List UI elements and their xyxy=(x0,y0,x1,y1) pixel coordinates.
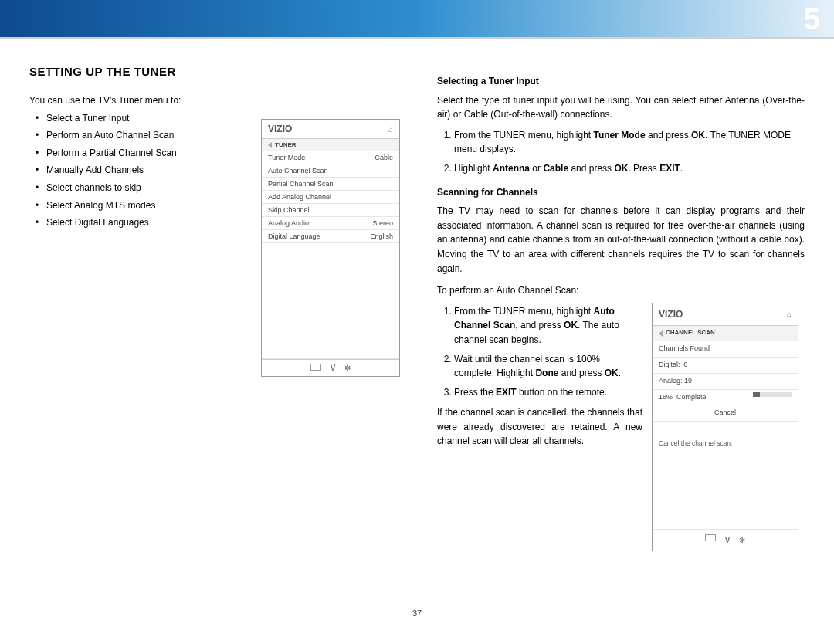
osd-footer: V ✻ xyxy=(262,359,399,376)
osd-row-value: 0 xyxy=(684,361,688,368)
osd-row-value: English xyxy=(370,232,393,240)
back-icon xyxy=(268,142,272,148)
osd-hint: Cancel the channel scan. xyxy=(653,422,798,466)
gear-icon: ✻ xyxy=(344,364,351,372)
osd-row-label: Analog: xyxy=(659,377,683,385)
osd-brand: VIZIO xyxy=(659,307,683,322)
page-body: SETTING UP THE TUNER You can use the TV'… xyxy=(0,39,834,625)
osd-header: VIZIO ⌂ xyxy=(653,303,798,327)
bold: Tuner Mode xyxy=(594,130,646,141)
intro-line: You can use the TV's Tuner menu to: xyxy=(29,93,261,108)
text: or xyxy=(530,163,543,174)
text: and press xyxy=(558,368,604,378)
bold: EXIT xyxy=(659,163,680,174)
osd-row: Partial Channel Scan xyxy=(262,178,399,191)
text: . Press xyxy=(628,163,659,174)
osd-row-label: Analog Audio xyxy=(268,219,309,227)
list-item: Select Analog MTS modes xyxy=(46,198,261,213)
osd-row: Skip Channel xyxy=(262,204,399,217)
osd-row-label: Auto Channel Scan xyxy=(268,167,328,175)
text: , and press xyxy=(515,320,564,330)
osd-row: Analog AudioStereo xyxy=(262,217,399,230)
osd-breadcrumb: CHANNEL SCAN xyxy=(653,326,798,341)
bold: Cable xyxy=(543,163,568,174)
list-item: Select Digital Languages xyxy=(46,215,261,230)
page-number: 37 xyxy=(0,608,834,618)
text: Press the xyxy=(454,387,496,398)
text: From the TUNER menu, highlight xyxy=(454,130,594,141)
osd-empty-area: Cancel the channel scan. xyxy=(653,422,798,530)
right-column: Selecting a Tuner Input Select the type … xyxy=(415,65,805,625)
subhead-selecting: Selecting a Tuner Input xyxy=(437,74,805,89)
chevron-down-icon: V xyxy=(725,534,731,547)
home-icon: ⌂ xyxy=(787,308,792,320)
tuner-osd-panel: VIZIO ⌂ TUNER Tuner ModeCable Auto Chann… xyxy=(261,119,400,377)
bold: Antenna xyxy=(493,163,530,174)
list-item: Manually Add Channels xyxy=(46,163,261,178)
osd-row-label: Add Analog Channel xyxy=(268,193,331,201)
osd-row-value: Cable xyxy=(375,154,393,161)
step-item: From the TUNER menu, highlight Auto Chan… xyxy=(454,304,642,347)
osd-breadcrumb: TUNER xyxy=(262,139,399,151)
bold: EXIT xyxy=(496,387,517,398)
bold: Done xyxy=(535,368,558,378)
chapter-number: 5 xyxy=(804,3,820,36)
osd-row-value: Stereo xyxy=(372,219,393,227)
text: . xyxy=(680,163,683,174)
osd-row: Digital: 0 xyxy=(653,358,798,374)
wide-icon xyxy=(705,534,716,541)
osd-row: Tuner ModeCable xyxy=(262,151,399,164)
back-icon xyxy=(659,330,663,337)
scan-steps: From the TUNER menu, highlight Auto Chan… xyxy=(437,304,642,400)
progress-percent: 18% xyxy=(659,393,673,401)
selecting-steps: From the TUNER menu, highlight Tuner Mod… xyxy=(437,128,805,176)
cancel-label: Cancel xyxy=(714,408,736,419)
progress-fill xyxy=(753,392,760,397)
list-item: Perform an Auto Channel Scan xyxy=(46,128,261,143)
scan-steps-wrap: From the TUNER menu, highlight Auto Chan… xyxy=(437,298,642,551)
osd-row-value: 19 xyxy=(684,377,692,385)
step-item: From the TUNER menu, highlight Tuner Mod… xyxy=(454,128,805,157)
bold: OK xyxy=(614,163,628,174)
osd-cancel-row: Cancel xyxy=(653,405,798,422)
chevron-down-icon: V xyxy=(331,364,336,372)
list-item: Perform a Partial Channel Scan xyxy=(46,146,261,161)
osd-footer: V ✻ xyxy=(653,530,798,551)
osd-row: Analog: 19 xyxy=(653,374,798,390)
osd-empty-area xyxy=(262,243,399,359)
step-item: Press the EXIT button on the remote. xyxy=(454,385,642,400)
wide-icon xyxy=(310,364,321,371)
osd-row-label: Digital: xyxy=(659,361,680,368)
middle-column: VIZIO ⌂ TUNER Tuner ModeCable Auto Chann… xyxy=(261,65,415,625)
scan-intro: To perform an Auto Channel Scan: xyxy=(437,283,805,298)
text: and press xyxy=(568,163,614,174)
gear-icon: ✻ xyxy=(739,534,745,547)
osd-header: VIZIO ⌂ xyxy=(262,120,399,139)
osd-row-progress: 18% Complete xyxy=(653,390,798,406)
osd-row-label: Digital Language xyxy=(268,232,320,240)
osd-row-label: Skip Channel xyxy=(268,206,310,214)
bold: OK xyxy=(605,368,619,378)
bold: OK xyxy=(564,320,578,330)
progress-label: Complete xyxy=(676,393,707,401)
osd-row: Digital LanguageEnglish xyxy=(262,230,399,243)
osd-row-label: Partial Channel Scan xyxy=(268,180,334,188)
text: button on the remote. xyxy=(517,387,607,398)
osd-brand: VIZIO xyxy=(268,124,292,134)
home-icon: ⌂ xyxy=(388,125,393,134)
scan-note: If the channel scan is cancelled, the ch… xyxy=(437,405,642,449)
selecting-para: Select the type of tuner input you will … xyxy=(437,93,805,122)
intro-bullets: Select a Tuner Input Perform an Auto Cha… xyxy=(29,111,261,230)
osd-row-label: Tuner Mode xyxy=(268,154,305,161)
progress-bar xyxy=(753,392,792,397)
text: From the TUNER menu, highlight xyxy=(454,306,594,317)
channel-scan-osd-panel: VIZIO ⌂ CHANNEL SCAN Channels Found Digi… xyxy=(652,303,798,551)
step-item: Wait until the channel scan is 100% comp… xyxy=(454,352,642,381)
osd-crumb-label: TUNER xyxy=(275,141,297,148)
scan-osd-column: VIZIO ⌂ CHANNEL SCAN Channels Found Digi… xyxy=(642,298,805,551)
text: Highlight xyxy=(454,163,493,174)
section-title: SETTING UP THE TUNER xyxy=(29,65,261,78)
step-item: Highlight Antenna or Cable and press OK.… xyxy=(454,161,805,176)
scanning-para: The TV may need to scan for channels bef… xyxy=(437,204,805,276)
osd-row: Add Analog Channel xyxy=(262,191,399,204)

■ **Brief**
Write out each line of the data exactly; the images should be left out.

■ **Response**
List UI elements and their xyxy=(x0,y0,x1,y1) pixel coordinates.
osd-footer: V ✻ xyxy=(262,359,399,376)
osd-row-value: 0 xyxy=(684,361,688,368)
osd-row-value: English xyxy=(370,232,393,240)
back-icon xyxy=(268,142,272,148)
osd-hint: Cancel the channel scan. xyxy=(653,422,798,466)
gear-icon: ✻ xyxy=(344,364,351,372)
osd-row-label: Analog: xyxy=(659,377,683,385)
osd-brand: VIZIO xyxy=(659,307,683,322)
page-body: SETTING UP THE TUNER You can use the TV'… xyxy=(0,39,834,625)
osd-header: VIZIO ⌂ xyxy=(653,303,798,327)
bold: Tuner Mode xyxy=(594,130,646,141)
intro-line: You can use the TV's Tuner menu to: xyxy=(29,93,261,108)
text: or xyxy=(530,163,543,174)
text: and press xyxy=(558,368,604,378)
bold: EXIT xyxy=(659,163,680,174)
osd-row: Partial Channel Scan xyxy=(262,178,399,191)
text: . Press xyxy=(628,163,659,174)
osd-row-label: Analog Audio xyxy=(268,219,309,227)
list-item: Select Analog MTS modes xyxy=(46,198,261,213)
osd-row: Skip Channel xyxy=(262,204,399,217)
osd-row-label: Auto Channel Scan xyxy=(268,167,328,175)
text: , and press xyxy=(515,320,564,330)
osd-row: Analog AudioStereo xyxy=(262,217,399,230)
osd-breadcrumb: CHANNEL SCAN xyxy=(653,326,798,341)
bold: Cable xyxy=(543,163,568,174)
list-item: Select Digital Languages xyxy=(46,215,261,230)
page-number: 37 xyxy=(0,608,834,618)
text: Press the xyxy=(454,387,496,398)
text: From the TUNER menu, highlight xyxy=(454,130,594,141)
osd-empty-area: Cancel the channel scan. xyxy=(653,422,798,530)
right-column: Selecting a Tuner Input Select the type … xyxy=(415,65,805,625)
subhead-selecting: Selecting a Tuner Input xyxy=(437,74,805,89)
chevron-down-icon: V xyxy=(725,534,731,547)
home-icon: ⌂ xyxy=(787,308,792,320)
tuner-osd-panel: VIZIO ⌂ TUNER Tuner ModeCable Auto Chann… xyxy=(261,119,400,377)
bold: Antenna xyxy=(493,163,530,174)
list-item: Manually Add Channels xyxy=(46,163,261,178)
osd-row-label: Add Analog Channel xyxy=(268,193,331,201)
osd-row-value: Cable xyxy=(375,154,393,161)
step-item: From the TUNER menu, highlight Auto Chan… xyxy=(454,304,642,347)
osd-breadcrumb: TUNER xyxy=(262,139,399,151)
bold: EXIT xyxy=(496,387,517,398)
bold: Done xyxy=(535,368,558,378)
chapter-number: 5 xyxy=(804,3,820,36)
osd-row-value: Stereo xyxy=(372,219,393,227)
text: . xyxy=(680,163,683,174)
osd-row: Digital: 0 xyxy=(653,358,798,374)
wide-icon xyxy=(705,534,716,541)
osd-row: Tuner ModeCable xyxy=(262,151,399,164)
back-icon xyxy=(659,330,663,337)
scan-steps: From the TUNER menu, highlight Auto Chan… xyxy=(437,304,642,400)
progress-percent: 18% xyxy=(659,393,673,401)
selecting-steps: From the TUNER menu, highlight Tuner Mod… xyxy=(437,128,805,176)
cancel-label: Cancel xyxy=(714,408,736,419)
progress-fill xyxy=(753,392,760,397)
list-item: Perform an Auto Channel Scan xyxy=(46,128,261,143)
scan-steps-wrap: From the TUNER menu, highlight Auto Chan… xyxy=(437,298,642,551)
osd-row-value: 19 xyxy=(684,377,692,385)
step-item: From the TUNER menu, highlight Tuner Mod… xyxy=(454,128,805,157)
bold: OK xyxy=(614,163,628,174)
osd-cancel-row: Cancel xyxy=(653,405,798,422)
chevron-down-icon: V xyxy=(331,364,336,372)
list-item: Perform a Partial Channel Scan xyxy=(46,146,261,161)
osd-footer: V ✻ xyxy=(653,530,798,551)
osd-row: Analog: 19 xyxy=(653,374,798,390)
osd-empty-area xyxy=(262,243,399,359)
step-item: Press the EXIT button on the remote. xyxy=(454,385,642,400)
wide-icon xyxy=(310,364,321,371)
osd-row-label: Digital: xyxy=(659,361,680,368)
middle-column: VIZIO ⌂ TUNER Tuner ModeCable Auto Chann… xyxy=(261,65,415,625)
scan-intro: To perform an Auto Channel Scan: xyxy=(437,283,805,298)
text: and press xyxy=(568,163,614,174)
gear-icon: ✻ xyxy=(739,534,745,547)
osd-header: VIZIO ⌂ xyxy=(262,120,399,139)
osd-row-progress: 18% Complete xyxy=(653,390,798,406)
osd-row-label: Digital Language xyxy=(268,232,320,240)
osd-row-label: Skip Channel xyxy=(268,206,310,214)
bold: OK xyxy=(605,368,619,378)
bold: OK xyxy=(564,320,578,330)
progress-label: Complete xyxy=(676,393,707,401)
osd-row: Digital LanguageEnglish xyxy=(262,230,399,243)
osd-row-label: Partial Channel Scan xyxy=(268,180,334,188)
text: button on the remote. xyxy=(517,387,607,398)
osd-brand: VIZIO xyxy=(268,124,292,134)
home-icon: ⌂ xyxy=(388,125,393,134)
scan-note: If the channel scan is cancelled, the ch… xyxy=(437,405,642,449)
selecting-para: Select the type of tuner input you will … xyxy=(437,93,805,122)
intro-bullets: Select a Tuner Input Perform an Auto Cha… xyxy=(29,111,261,230)
osd-row-label: Tuner Mode xyxy=(268,154,305,161)
progress-bar xyxy=(753,392,792,397)
text: From the TUNER menu, highlight xyxy=(454,306,594,317)
channel-scan-osd-panel: VIZIO ⌂ CHANNEL SCAN Channels Found Digi… xyxy=(652,303,798,551)
step-item: Wait until the channel scan is 100% comp… xyxy=(454,352,642,381)
osd-crumb-label: TUNER xyxy=(275,141,297,148)
scan-osd-column: VIZIO ⌂ CHANNEL SCAN Channels Found Digi… xyxy=(642,298,805,551)
text: Highlight xyxy=(454,163,493,174)
section-title: SETTING UP THE TUNER xyxy=(29,65,261,78)
step-item: Highlight Antenna or Cable and press OK.… xyxy=(454,161,805,176)
scanning-para: The TV may need to scan for channels bef… xyxy=(437,204,805,276)
osd-row: Add Analog Channel xyxy=(262,191,399,204)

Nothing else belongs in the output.